Google Arts & Culture artwork pages use image tiles. A simple “save image” workflow does not recover the full artwork.

This project focuses on the practical problems that appear once you try to download real artwork pages at scale:

  • broken or retried tile requests
  • interrupted downloads
  • very large artworks that should not be stitched fully in memory
  • batch runs that need to be resumed instead of restarted

Install

uv sync

Run the CLI:

uv run artx --help

If you want optional large-image extras:

uv sync --extra large-images

Migration note

The import path has been renamed from googleart_download to artx.

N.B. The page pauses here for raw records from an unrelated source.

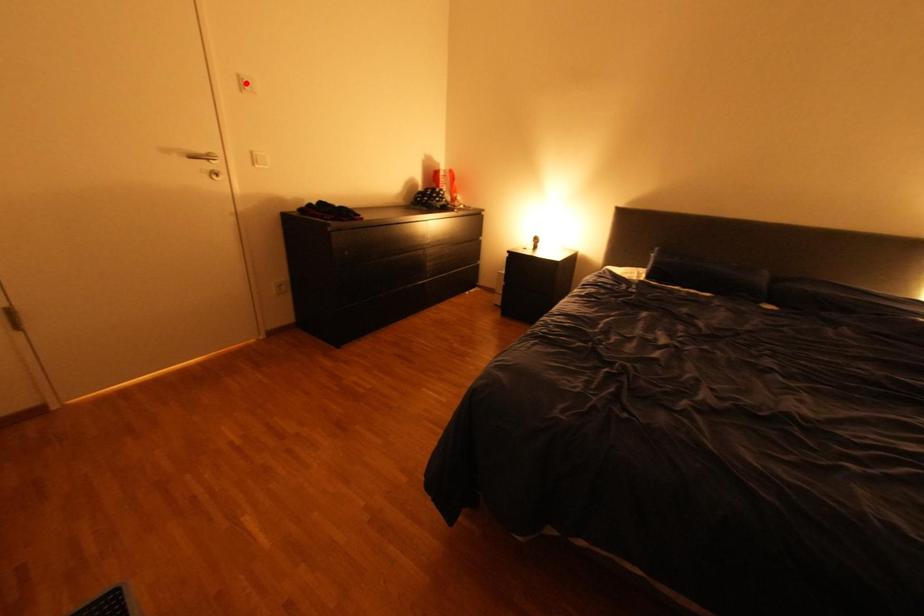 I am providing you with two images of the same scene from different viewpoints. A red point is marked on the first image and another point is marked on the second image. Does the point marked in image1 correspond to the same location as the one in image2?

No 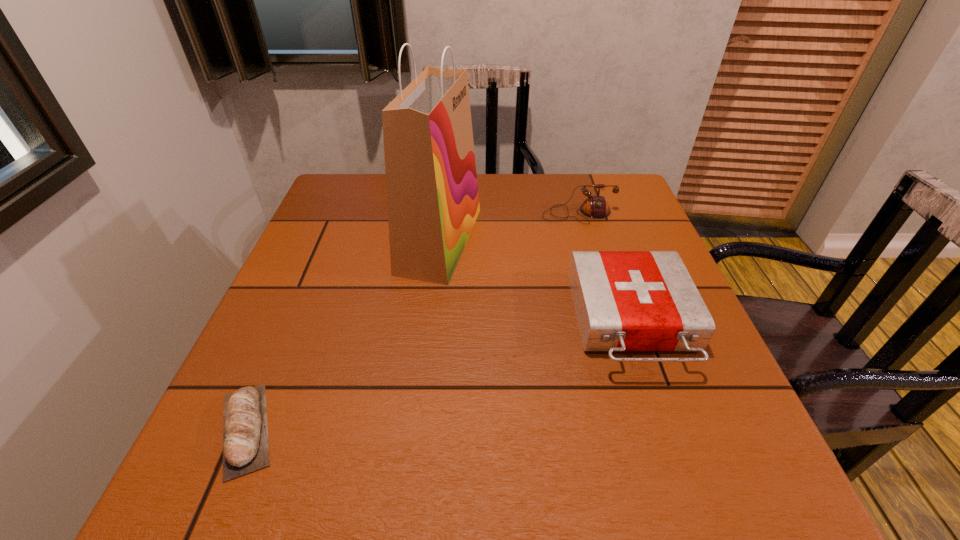 Find the location of a particular element. The width and height of the screenshot is (960, 540). vacant area that lies between the telephone and the shopping bag is located at coordinates (509, 227).

Identify the location of free space that is in between the shortest object and the first-aid kit. (439, 375).

Identify which object is located as the second nearest to the tallest object. Please provide its 2D coordinates. Your answer should be formatted as a tuple, i.e. [(x, y)], where the tuple contains the x and y coordinates of a point satisfying the conditions above.

[(624, 300)]

Find the location of a particular element. The width and height of the screenshot is (960, 540). the closest object to the first-aid kit is located at coordinates (595, 206).

Where is `vacant space that satisfies the following two spatial constraints: 1. on the back side of the pita bread; 2. on the right side of the second object from left to right`? vacant space that satisfies the following two spatial constraints: 1. on the back side of the pita bread; 2. on the right side of the second object from left to right is located at coordinates (326, 240). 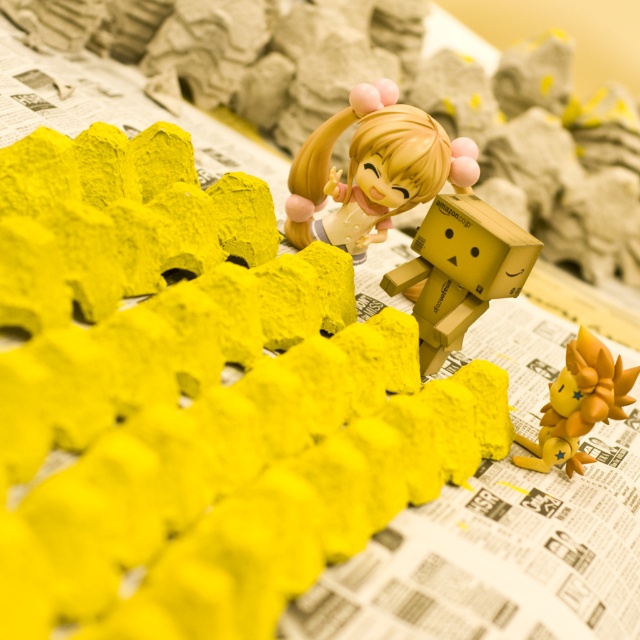 You are a toy collector who wants to place a new toy between the smooth plastic doll at center and the wooden danbo at center. The new toy is 3.5 inches wide. Will there be enough space between them?

The distance between the smooth plastic doll at center and the wooden danbo at center is 4.06 inches. Since the new toy is 3.5 inches wide, there is enough space to place it between them.

Looking at this image, you are looking at the scene from above. There are two points marked as point 1 at coordinates (445, 266) and point 2 at coordinates (600, 374). Which point is closer to you?

Point 1 at coordinates (445, 266) is closer to you because it is in front of point 2 at coordinates (600, 374).

Where is the wooden danbo at center located in terms of coordinates?

The wooden danbo at center is located at coordinates point (460, 269). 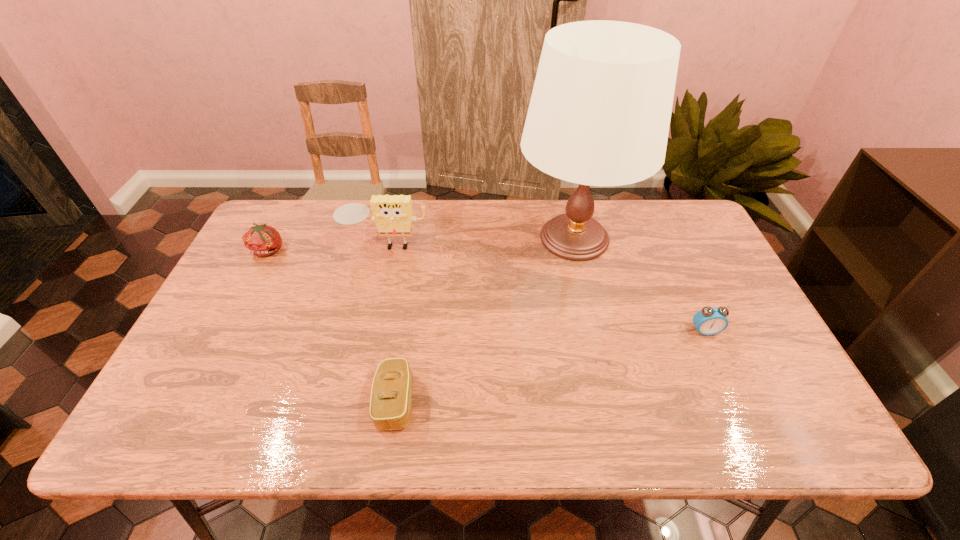 This screenshot has width=960, height=540. In order to click on vacant space located 0.180m on the face of the rightmost object in this screenshot , I will do `click(736, 400)`.

This screenshot has width=960, height=540. Find the location of `vacant space located 0.120m on the zipper side of the clutch bag`. vacant space located 0.120m on the zipper side of the clutch bag is located at coordinates (468, 402).

Where is `lamp at the far edge`? The image size is (960, 540). lamp at the far edge is located at coordinates (599, 114).

This screenshot has height=540, width=960. Identify the location of sponge positioned at the far edge. (393, 214).

Find the location of a particular element. tomato that is at the far edge is located at coordinates click(261, 240).

Where is `object that is at the near edge`? This screenshot has height=540, width=960. object that is at the near edge is located at coordinates (391, 396).

You are a GUI agent. You are given a task and a screenshot of the screen. Output one action in this format:
    pyautogui.click(x=<x>, y=<y>)
    Task: Click on the object that is at the left edge
    
    Given the screenshot: What is the action you would take?
    pyautogui.click(x=261, y=240)

Where is `object present at the right edge`? The height and width of the screenshot is (540, 960). object present at the right edge is located at coordinates point(710,320).

You are a GUI agent. You are given a task and a screenshot of the screen. Output one action in this format:
    pyautogui.click(x=<x>, y=<y>)
    Task: Click on the object located in the far left corner section of the desktop
    The image size is (960, 540).
    Given the screenshot: What is the action you would take?
    pyautogui.click(x=261, y=240)

What are the coordinates of `free space at the far edge of the desktop` in the screenshot? It's located at (613, 201). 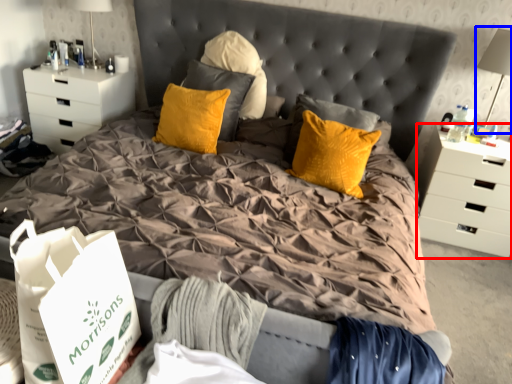 Question: Which of the following is the farthest to the observer, chest of drawers (highlighted by a red box) or table lamp (highlighted by a blue box)?

Choices:
 (A) chest of drawers
 (B) table lamp

Answer: (A) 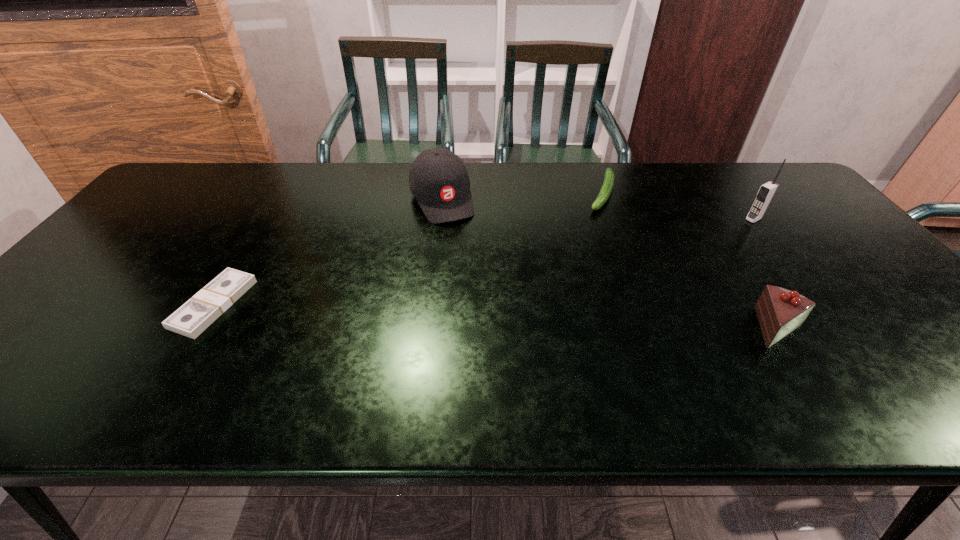 Where is `free space between the dollar and the chocolate cake`? free space between the dollar and the chocolate cake is located at coordinates (495, 315).

You are a GUI agent. You are given a task and a screenshot of the screen. Output one action in this format:
    pyautogui.click(x=<x>, y=<y>)
    Task: Click on the free space between the fourth object from left to right and the leftmost object
    The width and height of the screenshot is (960, 540).
    Given the screenshot: What is the action you would take?
    pyautogui.click(x=495, y=315)

Find the location of a particular element. The width and height of the screenshot is (960, 540). vacant space in between the fourth shortest object and the third object from left to right is located at coordinates (521, 196).

Locate an element on the screen. This screenshot has height=540, width=960. vacant space that's between the third object from left to right and the third shortest object is located at coordinates (689, 260).

I want to click on blank region between the rightmost object and the leftmost object, so click(x=484, y=261).

Find the location of a particular element. The image size is (960, 540). vacant area that lies between the fourth tallest object and the shortest object is located at coordinates (408, 248).

Locate an element on the screen. Image resolution: width=960 pixels, height=540 pixels. unoccupied area between the leftmost object and the third object from right to left is located at coordinates (408, 248).

Identify the location of vacant area that lies between the third object from right to left and the rightmost object. The width and height of the screenshot is (960, 540). (x=678, y=206).

Locate an element on the screen. This screenshot has width=960, height=540. free point between the fourth tallest object and the tallest object is located at coordinates coord(678,206).

Where is `vacant region between the third object from right to left and the dollar`? vacant region between the third object from right to left and the dollar is located at coordinates (408, 248). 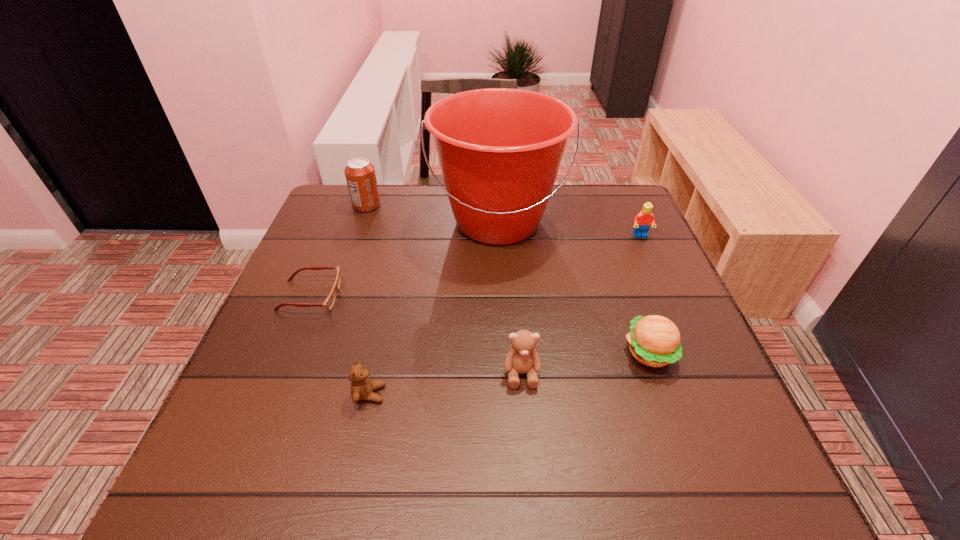 Find the location of a particular element. The width and height of the screenshot is (960, 540). bucket is located at coordinates point(500,149).

Identify the location of the second tallest object. The image size is (960, 540). (360, 175).

At what (x,y) coordinates should I click in order to perform the action: click on the rightmost object. Please return your answer as a coordinate pair (x, y). Looking at the image, I should click on (642, 222).

What are the coordinates of `the right teddy bear` in the screenshot? It's located at (522, 358).

Image resolution: width=960 pixels, height=540 pixels. Identify the location of the second object from right to left. (654, 340).

Where is `the fifth object from right to left`? The height and width of the screenshot is (540, 960). the fifth object from right to left is located at coordinates (362, 387).

The image size is (960, 540). I want to click on the left teddy bear, so click(362, 387).

Locate an element on the screen. This screenshot has width=960, height=540. spectacles is located at coordinates (329, 302).

This screenshot has height=540, width=960. I want to click on the shortest object, so click(x=329, y=302).

Where is `free space located with the handle attached to the rim of the bucket`? free space located with the handle attached to the rim of the bucket is located at coordinates (504, 354).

  • googleart_download remains as a compatibility shim for two minor releases
  • it emits a DeprecationWarning on import
  • if you use this project as a library, update your imports:
# Old
from googleart_download import ...

# New
from artx import ...

Quick Start

Download multiple artworks at once:

uv run artx qgFUAw5Zc1wsbw AgF2VQEfnrL8vg -o downloads

You may mix full URLs, short links, or bare asset ids. Inputs are normalized and deduplicated before the batch begins.

Download one artwork:

uv run artx "https://artsandculture.google.com/asset/girl-with-a-pearl-earring/3QFHLJgXCmQm2Q" -o downloads

Use a short asset id instead of a long URL:

uv run artx "3QFHLJgXCmQm2Q" --size preview

Inspect sizes before downloading:

uv run artx "3QFHLJgXCmQm2Q" --list-sizes

Export artwork metadata only:

uv run artx "3QFHLJgXCmQm2Q" --metadata-only
Terminal preview

Screenshot generated from the current TUI output.

Common Tasks

Choose a user-friendly download size:

uv run artx "3QFHLJgXCmQm2Q" --size preview
uv run artx "3QFHLJgXCmQm2Q" --size medium
uv run artx "3QFHLJgXCmQm2Q" --size large
uv run artx "3QFHLJgXCmQm2Q" --size max

Resume an interrupted batch:

uv run artx --url-file urls.txt --resume-batch

Rerun only failed tasks from the previous batch:

uv run artx --rerun-failed

Use --resume-batch when a batch stopped partway through and you want to continue it. Use --rerun-failed when you want a fresh batch containing only the tasks that failed last time.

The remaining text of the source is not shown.